╭─ Given records
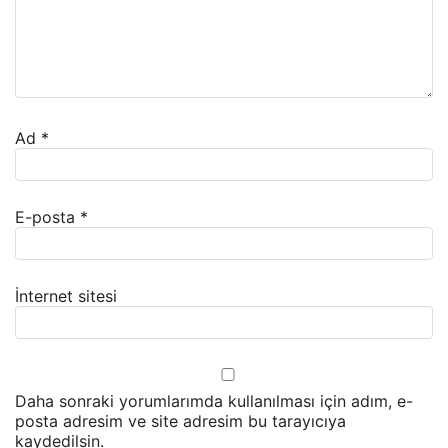
Ad
*
E-posta
*
İnternet sitesi
Daha sonraki yorumlarımda kullanılması için adım, e-
posta adresim ve site adresim bu tarayıcıya
kaydedilsin.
╰─
*What you need to do*.
The listing above is to be written out again exactly, with its pictures omitted.

*Answer space*.
Ad
*
E-posta
*
İnternet sitesi
Daha sonraki yorumlarımda kullanılması için adım, e-
posta adresim ve site adresim bu tarayıcıya
kaydedilsin.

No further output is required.